Some say once you’re gone you’re gone forever, and some say you’re gonna come back.
Some say you rest in the arms of the Saviour if in sinful ways you lack.
Some say that they’re comin’ back in a garden, bunch of carrots and little sweet peas.
I think I’ll just let the mystery be.

I think I’m with Iris on this one. I think I’ll just let the mystery be.
After all, God (and not just the Christian God, but any God) is clearly an awfully complicated fella (or indeed woman, or thing) to get one’s head around. Magic somehow seems a lot simpler. It also has the cheeky advantage of not necessarily excluding the possibility of God.
So, yeah, I’ll continue to be puzzled yet intrigued; confused yet fascinated.
But I think also I’ll continue to believe in something . . . . a magical dimension of some kind that none of us have the brains to appreciate right now, a magical dimension which not only enriches our earthly lives, but gives us a little hope of something more.
If I really have to give myself a label then I’ll call myself a romantic agnostic – (a) because I insist on a little romance in my life, and (b) because I prefer to keep the door ajar to the possibility of the seemingly impossible.
Trouble is. Trying to share your own visions of a god or simply of “something else beyond all of this” or of what I like to call “magic”, for heaven’s sake, is – as The Lovin’ Spoonful so rightly said – like trying to tell a stranger ’bout rock ’n’ roll.

Now, I’ve read Richard Dawkins’ The God Delusion from cover to cover. It is a book in which Dawkins comprehensively tramples all over God and any notions of supernatural dimensions. Dawkins is revered as one of our greatest intellectuals and this book is undoubtedly extremely clever, witty, tremendously well researched, and incredibly powerful in driving home its arguments. It’s a damn good read. And, frankly, I would have to agree with almost everything the man says. There simply is no scientific evidence for any kind of a god or any kind of an afterlife or any kind of miracles.

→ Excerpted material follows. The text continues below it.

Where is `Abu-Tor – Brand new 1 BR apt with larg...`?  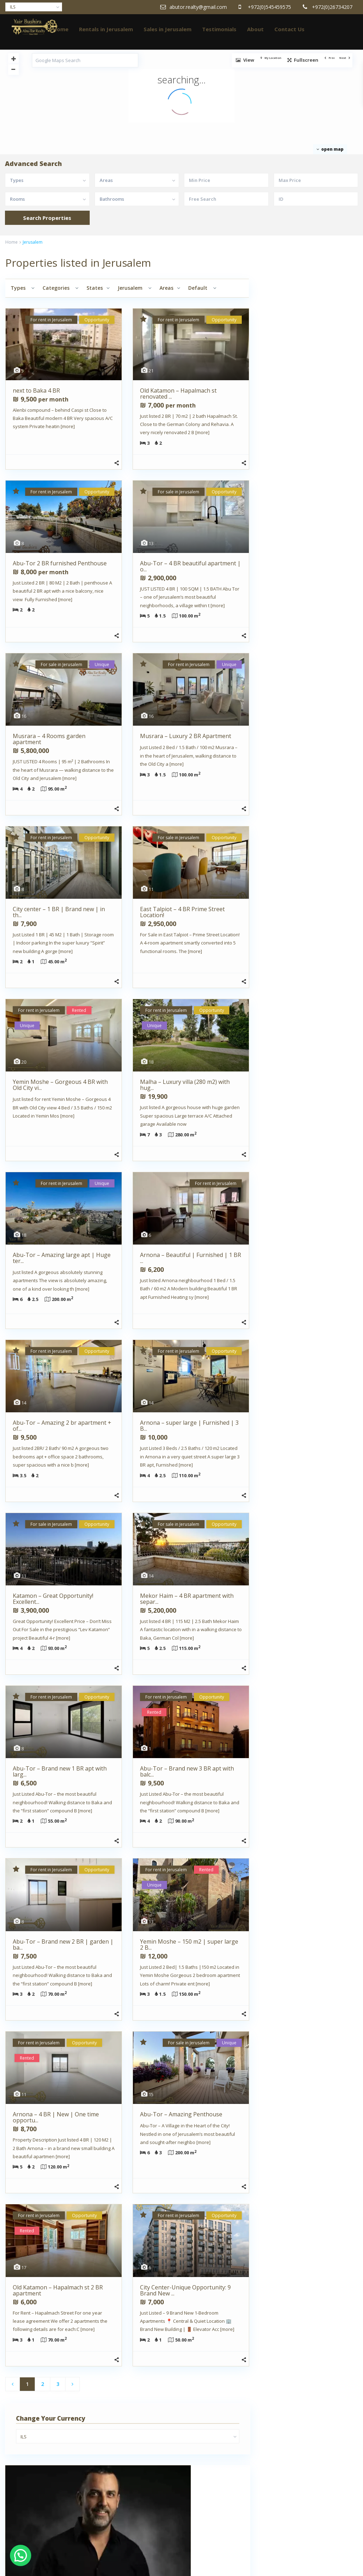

But, impressive though Dawkins is, we still cannot say with any certainty that he is right.
When all is said and done, Professor Dawkins is just a human being like the rest of us, and although he gives the impression that he knows everything, it is unlikely that he does.

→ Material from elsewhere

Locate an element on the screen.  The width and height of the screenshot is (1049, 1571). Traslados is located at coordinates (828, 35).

As I’ve already said, I happily go along with the vast majority of his arguments, but . . .
(Now, many who have read The God Delusion will cry: “How can there be any ‘buts’ after reading this extraordinary book?”)
I say only this. Set aside all the ideas about God and religion that man has toyed with since the dawn of humanity. But who is to say, even if every civilisation has got it hopelessly wrong for thousands of years, that there isn’t actually something else out there?
One of the really sad things about The God Delusion is that the arguments employed by Dawkins to rubbish God could just as easily be used to rubbish Love. After all, is there any scientific evidence to prove the existence of Love? Or is it merely something which many human beings choose to have faith in? Love can easily be dismissed (like religious belief) as the result of a chemical imbalance in the brain. If you don’t mind, I will choose a more romantic approach.
I know love is real, I keep an open mind about some kind of a god, I keep an open mind about angels and ghosts and an afterlife, and I most definitely DO believe in magic.
And this magic is not just to be found in the big stuff.
Some of us tend to think that magic can be found only in a round-the-world cruise or in winning the lottery, or in Christmas in Vermont or a romantic weekend in Paris, or in skydiving or in swimming with dolphins – and maybe magic can be found in these things. But what we so often fail to see is that magic can also be found in much more commonplace things: a chat with a friend, a drink down the local, a walk in the country, a beans-on-toast tea with your son.
Even these simple things can give us a glimpse of something beyond this earthly life. Even these simple things, therefore, can be imbued with what I call magic.
Yes. I think I shall call myself a romantic agnostic.
I really don’t believe this is intellectually lazy of me; surely it is more to do with being intellectually honest and emotionally open, leaving yourself receptive to at least the possibility of a spiritual dimension far beyond our feeble comprehension.